> _Information_

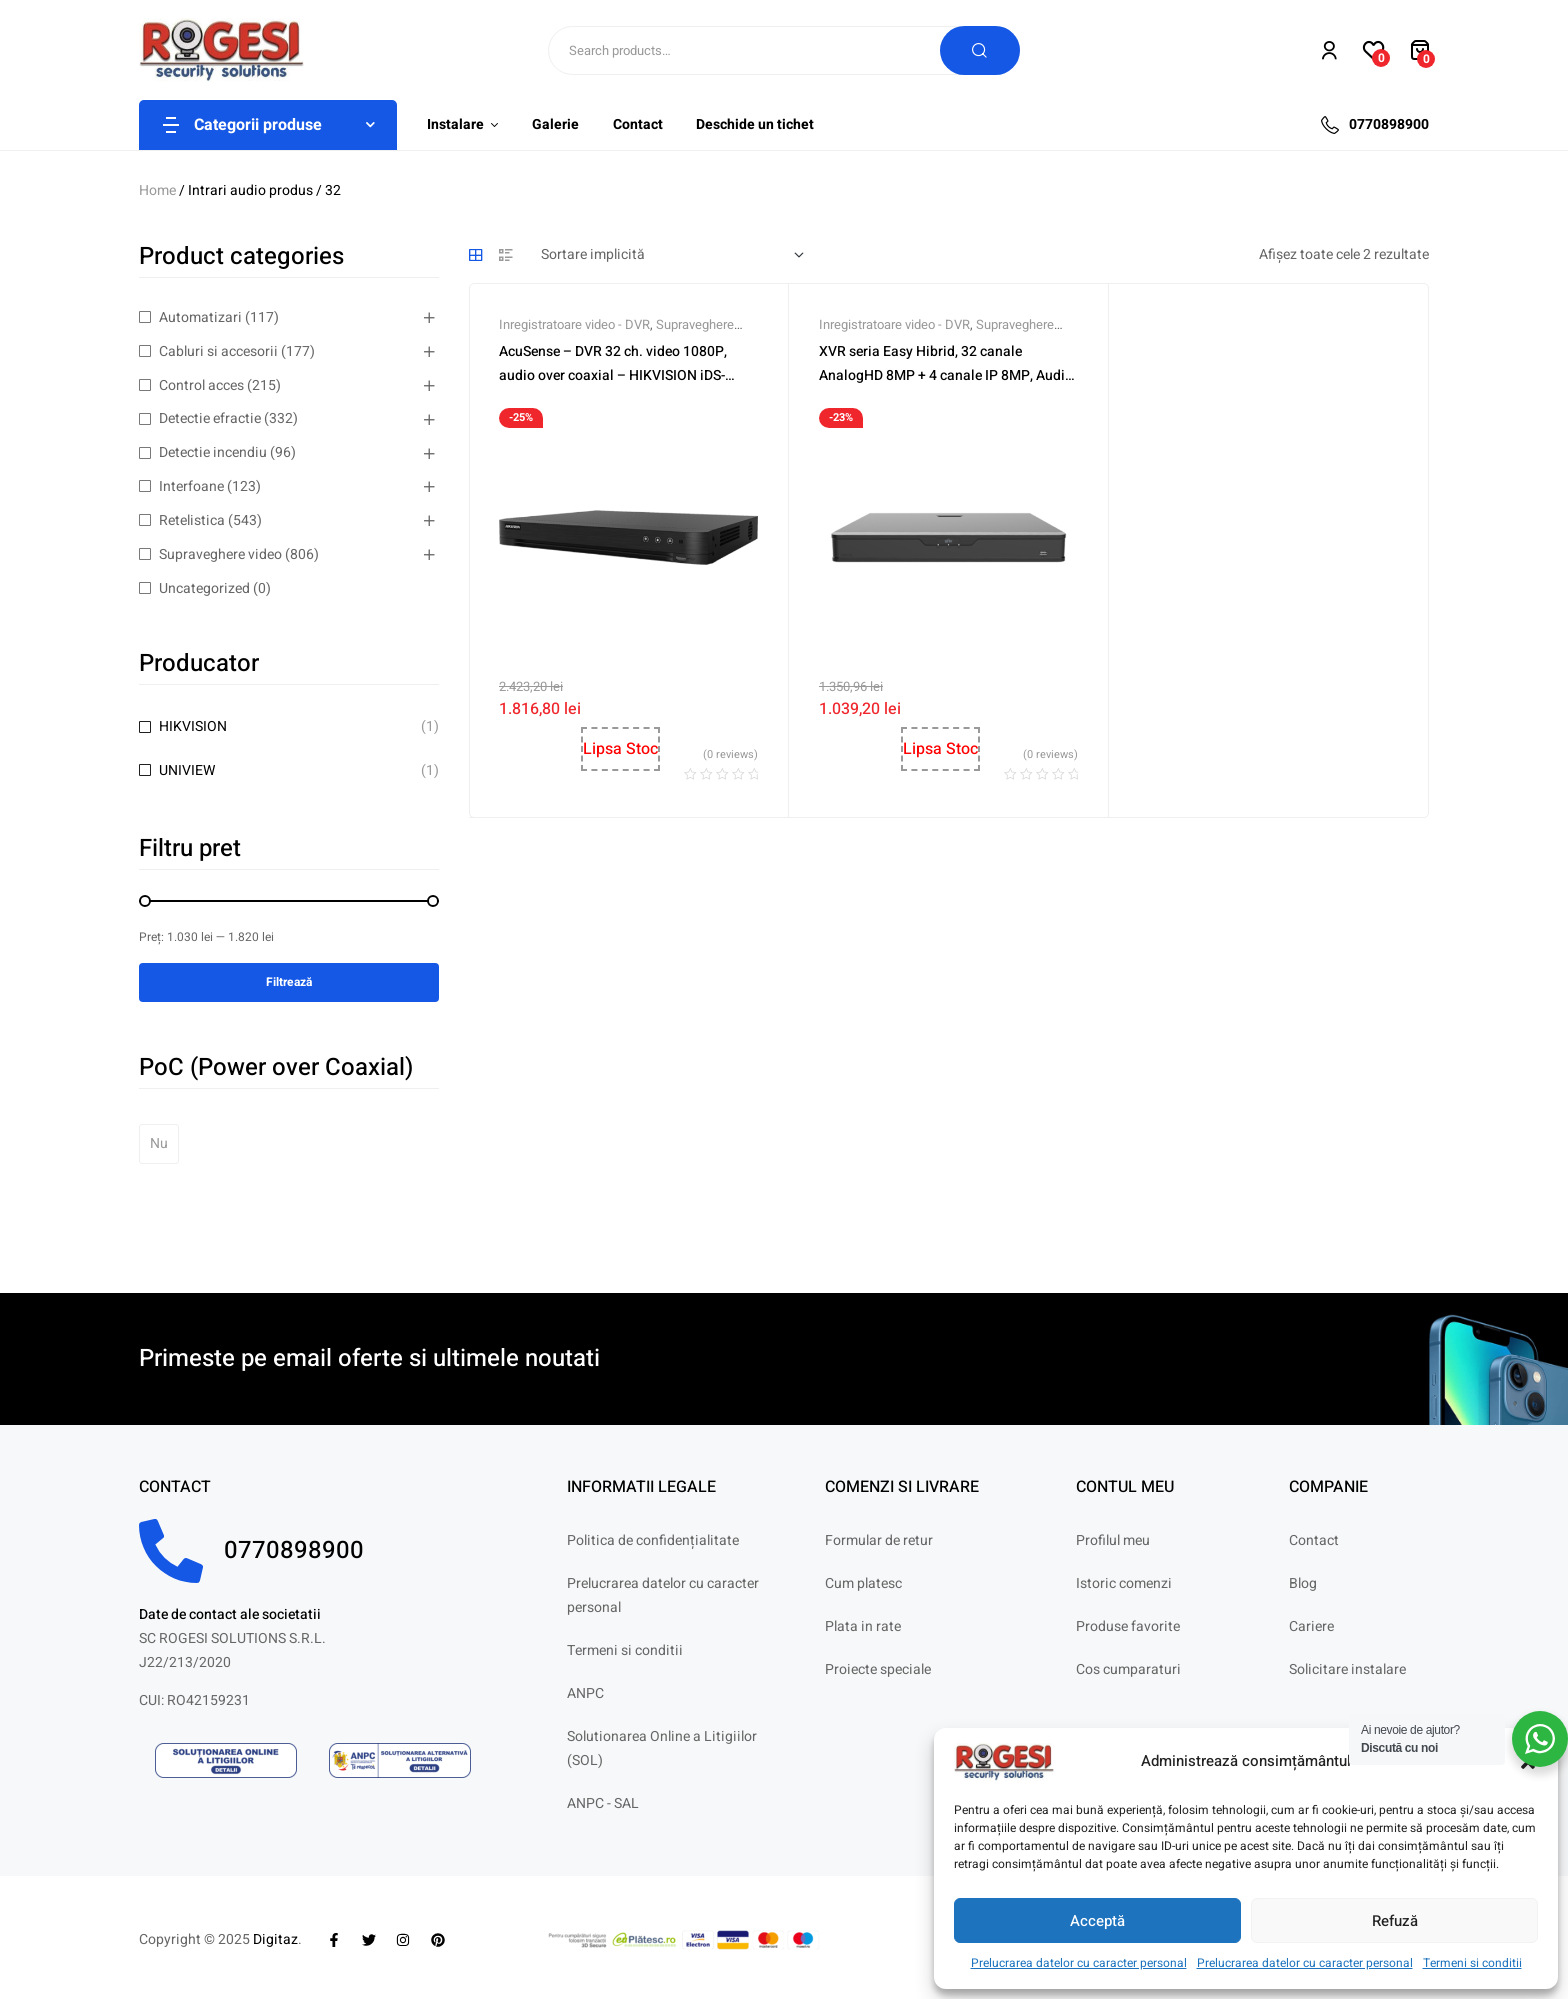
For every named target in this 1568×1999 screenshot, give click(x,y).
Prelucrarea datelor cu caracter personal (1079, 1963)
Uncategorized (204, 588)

---

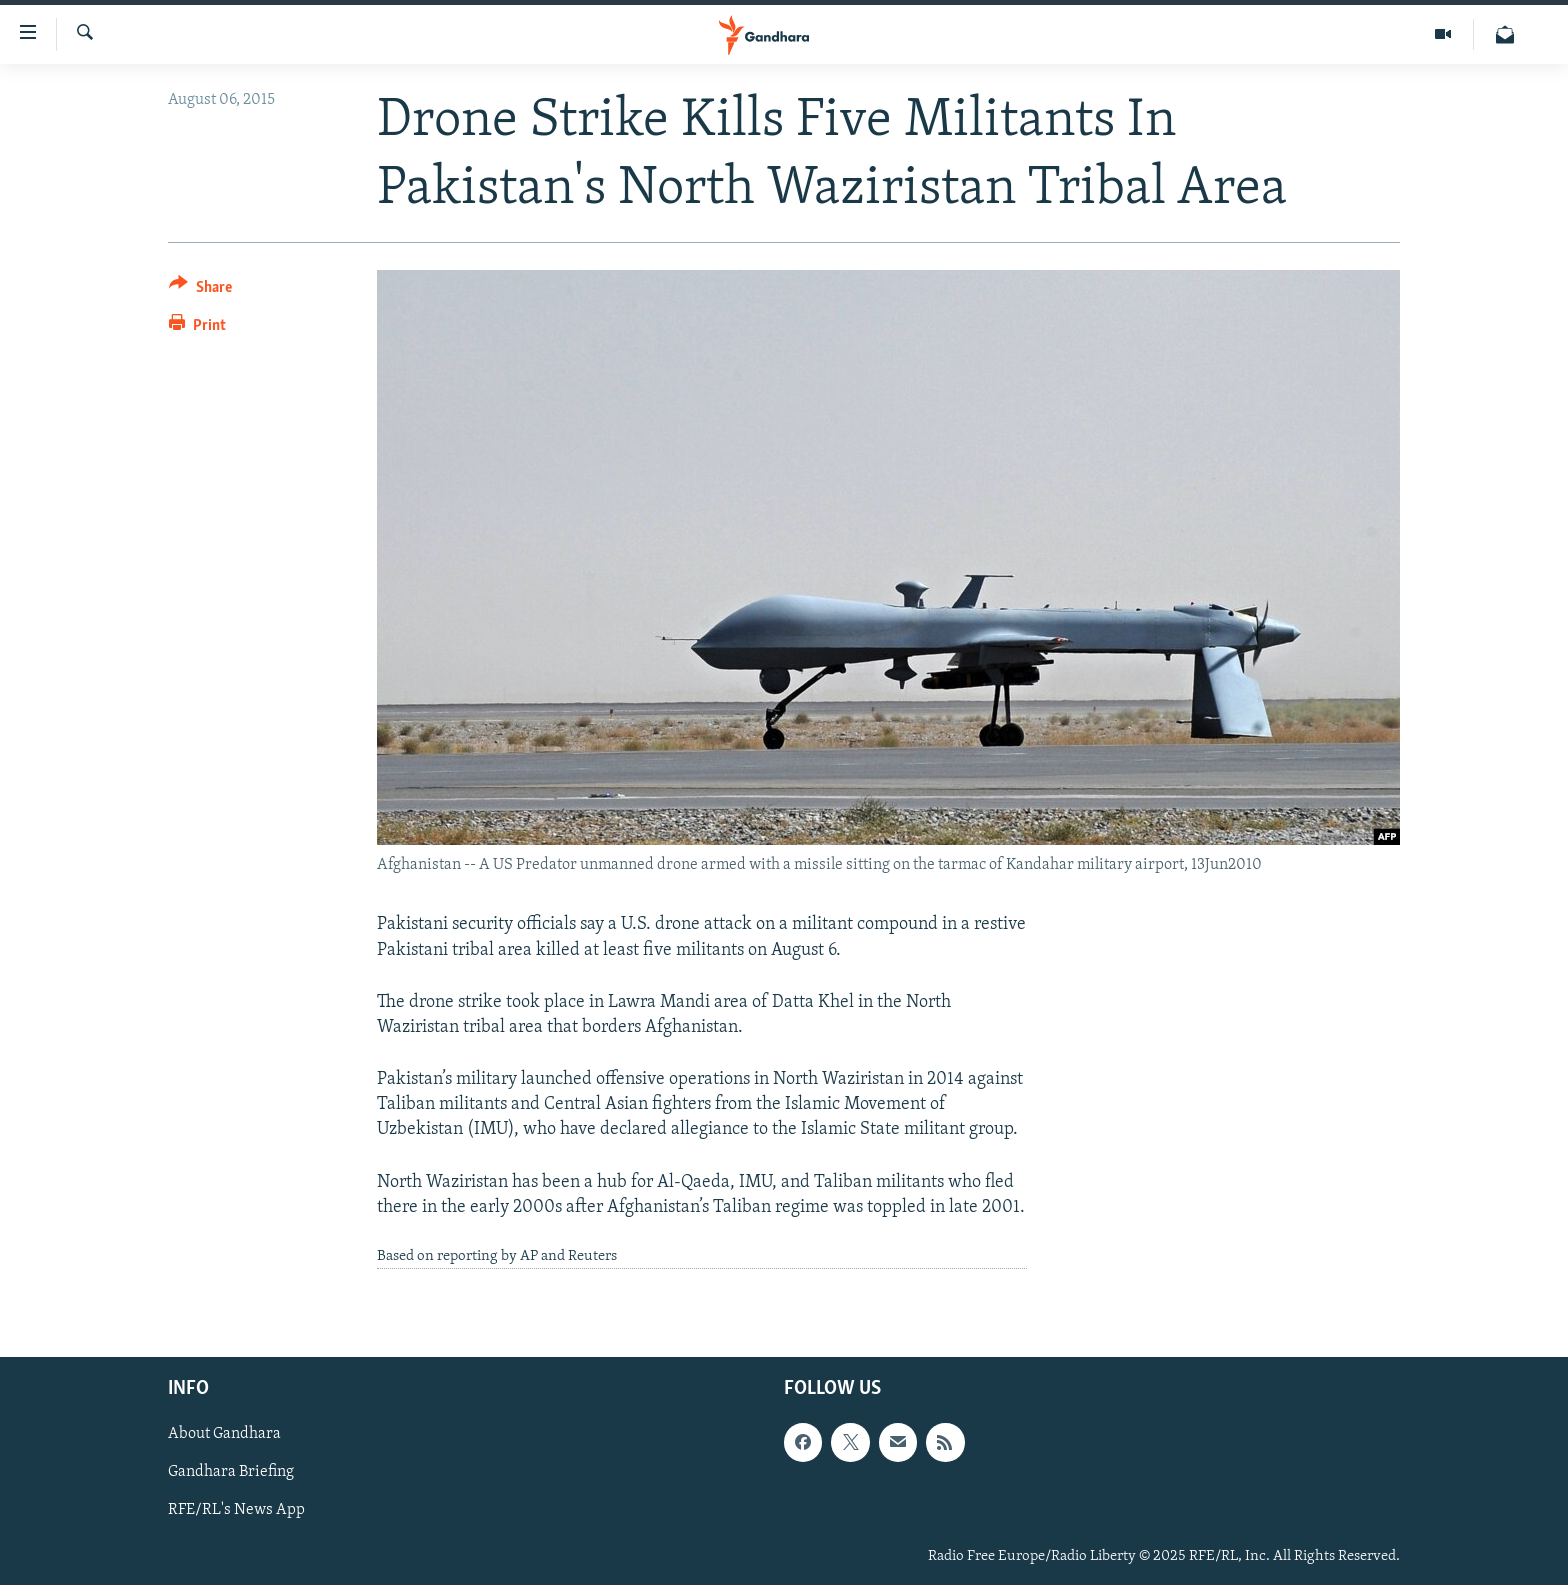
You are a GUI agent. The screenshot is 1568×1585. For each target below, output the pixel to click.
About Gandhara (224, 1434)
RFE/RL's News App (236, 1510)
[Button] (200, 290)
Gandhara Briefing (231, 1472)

> _What to do_
Please copy, exactly and with nothing else, the lines above beginning at the line that has "For every named" and ending with the line that has "Uncategorized (204, 588)".

> _Exercise answer_
For every named target in this 1568×1999 screenshot, give click(x,y).
Prelucrarea datelor cu caracter personal (1079, 1963)
Uncategorized (204, 588)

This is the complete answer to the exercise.